» WHAT THE TASK ASKS: Set every entry down again, unchanged, picture-free.

» AVAILABLE DATA:

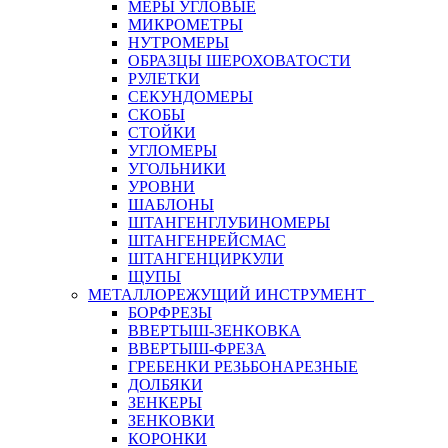
МЕРЫ УГЛОВЫЕ
МИКРОМЕТРЫ
НУТРОМЕРЫ
ОБРАЗЦЫ ШЕРОХОВАТОСТИ
РУЛЕТКИ
СЕКУНДОМЕРЫ
СКОБЫ
СТОЙКИ
УГЛОМЕРЫ
УГОЛЬНИКИ
УРОВНИ
ШАБЛОНЫ
ШТАНГЕНГЛУБИНОМЕРЫ
ШТАНГЕНРЕЙСМАС
ШТАНГЕНЦИРКУЛИ
ЩУПЫ
МЕТАЛЛОРЕЖУЩИЙ ИНСТРУМЕНТ
БОРФРЕЗЫ
ВВЕРТЫШ-ЗЕНКОВКА
ВВЕРТЫШ-ФРЕЗА
ГРЕБЕНКИ РЕЗЬБОНАРЕЗНЫЕ
ДОЛБЯКИ
ЗЕНКЕРЫ
ЗЕНКОВКИ
КОРОНКИ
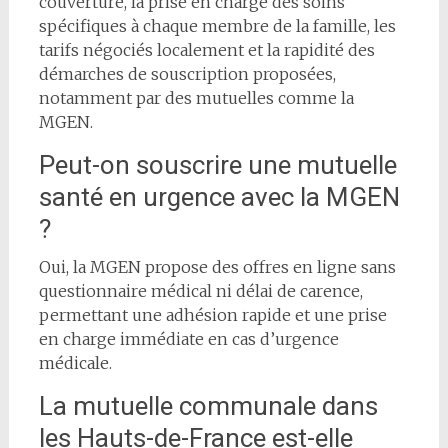
couverture, la prise en charge des soins
spécifiques à chaque membre de la famille, les
tarifs négociés localement et la rapidité des
démarches de souscription proposées,
notamment par des mutuelles comme la
MGEN.
Peut-on souscrire une mutuelle
santé en urgence avec la MGEN
?
Oui, la MGEN propose des offres en ligne sans
questionnaire médical ni délai de carence,
permettant une adhésion rapide et une prise
en charge immédiate en cas d’urgence
médicale.
La mutuelle communale dans
les Hauts-de-France est-elle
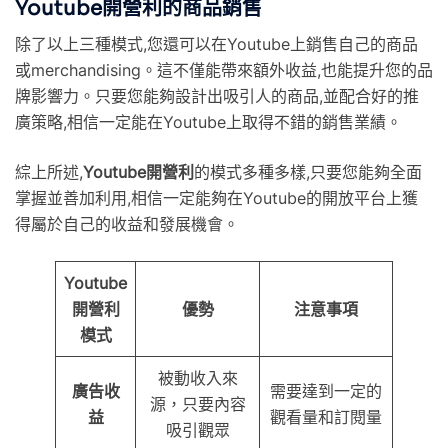
Youtube開營利的商品銷售
除了以上三種模式,您還可以在Youtube上銷售自己的商品
或merchandising。這不僅能帶來額外收益,也能提升您的品
牌影響力。只要您能夠設計出吸引人的商品,並配合好的推
廣策略,相信一定能在Youtube上取得不錯的銷售業績。
綜上所述,
Youtube開營利
的模式多種多樣,只要您能夠全面
掌握並善加利用,相信一定能夠在Youtube的開放平台上獲
得屬於自己的收益和發展機會。
Youtube
開營利
優勢
注意事項
模式
被動收入來
廣告收
需要達到一定的
源，只要內容
益
觀看量和訂閱量
吸引觀眾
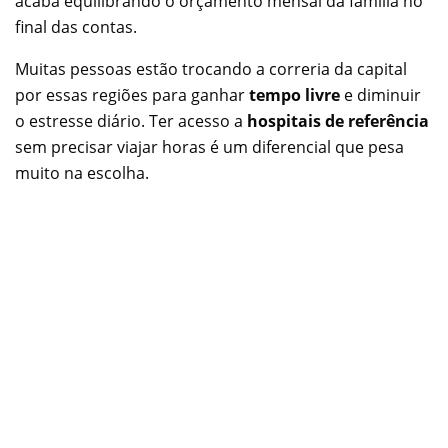
acaba equilibrando o orçamento mensal da família no
final das contas.
Muitas pessoas estão trocando a correria da capital
por essas regiões para ganhar
tempo livre
e diminuir
o estresse diário. Ter acesso a
hospitais de referência
sem precisar viajar horas é um diferencial que pesa
muito na escolha.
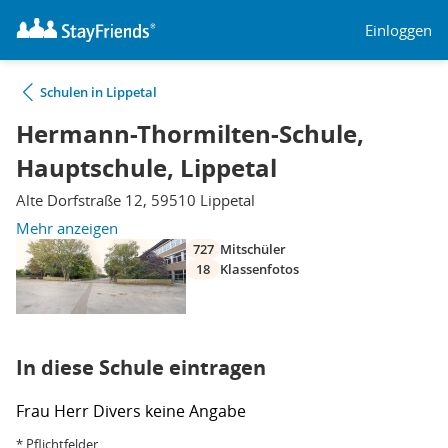
Einloggen
Schulen in Lippetal
Hermann-Thormilten-Schule,
Hauptschule, Lippetal
Alte Dorfstraße 12, 59510 Lippetal
Mehr anzeigen
727
Mitschüler
18
Klassenfotos
In diese Schule eintragen
Frau
Herr
Divers
keine Angabe
* Pflichtfelder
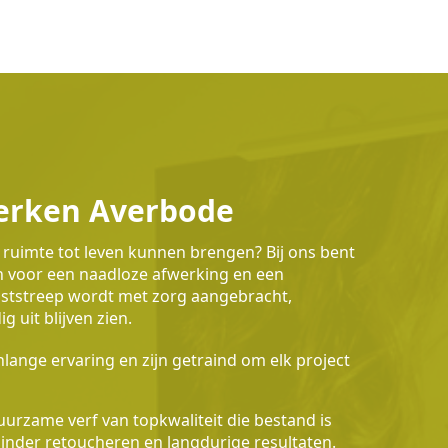
erken Averbode
 ruimte tot leven kunnen brengen? Bij ons bent
en voor een naadloze afwerking en een
waststreep wordt met zorg aangebracht,
 uit blijven zien.
lange ervaring en zijn getraind om elk project
urzame verf van topkwaliteit die bestand is
 minder retoucheren en langdurige resultaten.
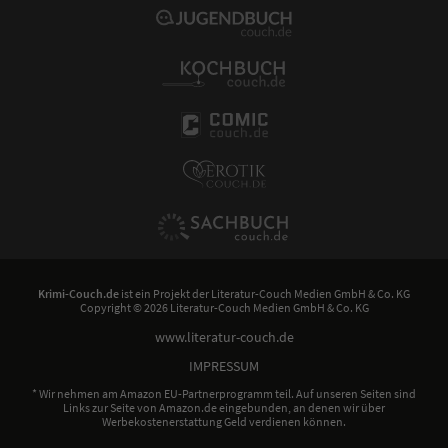
Krimi-Couch.de
ist ein Projekt der
Literatur-Couch Medien GmbH & Co. KG
Copyright © 2026 Literatur-Couch Medien GmbH & Co. KG
www.literatur-couch.de
IMPRESSUM
* Wir nehmen am Amazon EU-Partnerprogramm teil. Auf unseren Seiten sind
Links zur Seite von Amazon.de eingebunden, an denen wir über
Werbekostenerstattung Geld verdienen können.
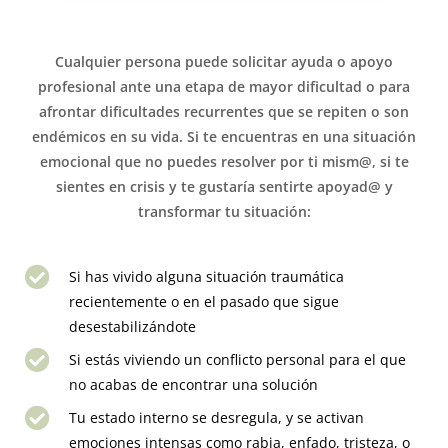
Cualquier persona puede solicitar ayuda o apoyo
profesional ante una etapa de mayor dificultad o para
afrontar dificultades recurrentes que se repiten o son
endémicos en su vida. Si te encuentras en una situación
emocional que no puedes resolver por ti mism@, si te
sientes en crisis y te gustaría sentirte apoyad@ y
transformar tu situación:
Si has vivido alguna situación traumática
recientemente o en el pasado que sigue
desestabilizándote
Si estás viviendo un conflicto personal para el que
no acabas de encontrar una solución
Tu estado interno se desregula, y se activan
emociones intensas como rabia, enfado, tristeza, o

» SOLUTION FOR THIS TASK:
МЕРЫ УГЛОВЫЕ
МИКРОМЕТРЫ
НУТРОМЕРЫ
ОБРАЗЦЫ ШЕРОХОВАТОСТИ
РУЛЕТКИ
СЕКУНДОМЕРЫ
СКОБЫ
СТОЙКИ
УГЛОМЕРЫ
УГОЛЬНИКИ
УРОВНИ
ШАБЛОНЫ
ШТАНГЕНГЛУБИНОМЕРЫ
ШТАНГЕНРЕЙСМАС
ШТАНГЕНЦИРКУЛИ
ЩУПЫ
МЕТАЛЛОРЕЖУЩИЙ ИНСТРУМЕНТ
БОРФРЕЗЫ
ВВЕРТЫШ-ЗЕНКОВКА
ВВЕРТЫШ-ФРЕЗА
ГРЕБЕНКИ РЕЗЬБОНАРЕЗНЫЕ
ДОЛБЯКИ
ЗЕНКЕРЫ
ЗЕНКОВКИ
КОРОНКИ
couverture, la prise en charge des soins
spécifiques à chaque membre de la famille, les
tarifs négociés localement et la rapidité des
démarches de souscription proposées,
notamment par des mutuelles comme la
MGEN.
Peut-on souscrire une mutuelle
santé en urgence avec la MGEN
?
Oui, la MGEN propose des offres en ligne sans
questionnaire médical ni délai de carence,
permettant une adhésion rapide et une prise
en charge immédiate en cas d’urgence
médicale.
La mutuelle communale dans
les Hauts-de-France est-elle
Youtube開營利的商品銷售
除了以上三種模式,您還可以在Youtube上銷售自己的商品
或merchandising。這不僅能帶來額外收益,也能提升您的品
牌影響力。只要您能夠設計出吸引人的商品,並配合好的推
廣策略,相信一定能在Youtube上取得不錯的銷售業績。
綜上所述,
Youtube開營利
的模式多種多樣,只要您能夠全面
掌握並善加利用,相信一定能夠在Youtube的開放平台上獲
得屬於自己的收益和發展機會。
Youtube
開營利
優勢
注意事項
模式
被動收入來
廣告收
需要達到一定的
源，只要內容
益
觀看量和訂閱量
吸引觀眾
acaba equilibrando o orçamento mensal da família no
final das contas.
Muitas pessoas estão trocando a correria da capital
por essas regiões para ganhar
tempo livre
e diminuir
o estresse diário. Ter acesso a
hospitais de referência
sem precisar viajar horas é um diferencial que pesa
muito na escolha.
Einloggen
Schulen in Lippetal
Hermann-Thormilten-Schule,
Hauptschule, Lippetal
Alte Dorfstraße 12, 59510 Lippetal
Mehr anzeigen
727
Mitschüler
18
Klassenfotos
In diese Schule eintragen
Frau
Herr
Divers
keine Angabe
* Pflichtfelder
erken Averbode
 ruimte tot leven kunnen brengen? Bij ons bent
en voor een naadloze afwerking en een
waststreep wordt met zorg aangebracht,
 uit blijven zien.
lange ervaring en zijn getraind om elk project
urzame verf van topkwaliteit die bestand is
 minder retoucheren en langdurige resultaten.
Krimi-Couch.de
ist ein Projekt der
Literatur-Couch Medien GmbH & Co. KG
Copyright © 2026 Literatur-Couch Medien GmbH & Co. KG
www.literatur-couch.de
IMPRESSUM
* Wir nehmen am Amazon EU-Partnerprogramm teil. Auf unseren Seiten sind
Links zur Seite von Amazon.de eingebunden, an denen wir über
Werbekostenerstattung Geld verdienen können.
Cualquier persona puede solicitar ayuda o apoyo
profesional ante una etapa de mayor dificultad o para
afrontar dificultades recurrentes que se repiten o son
endémicos en su vida. Si te encuentras en una situación
emocional que no puedes resolver por ti mism@, si te
sientes en crisis y te gustaría sentirte apoyad@ y
transformar tu situación:
Si has vivido alguna situación traumática
recientemente o en el pasado que sigue
desestabilizándote
Si estás viviendo un conflicto personal para el que
no acabas de encontrar una solución
Tu estado interno se desregula, y se activan
emociones intensas como rabia, enfado, tristeza, o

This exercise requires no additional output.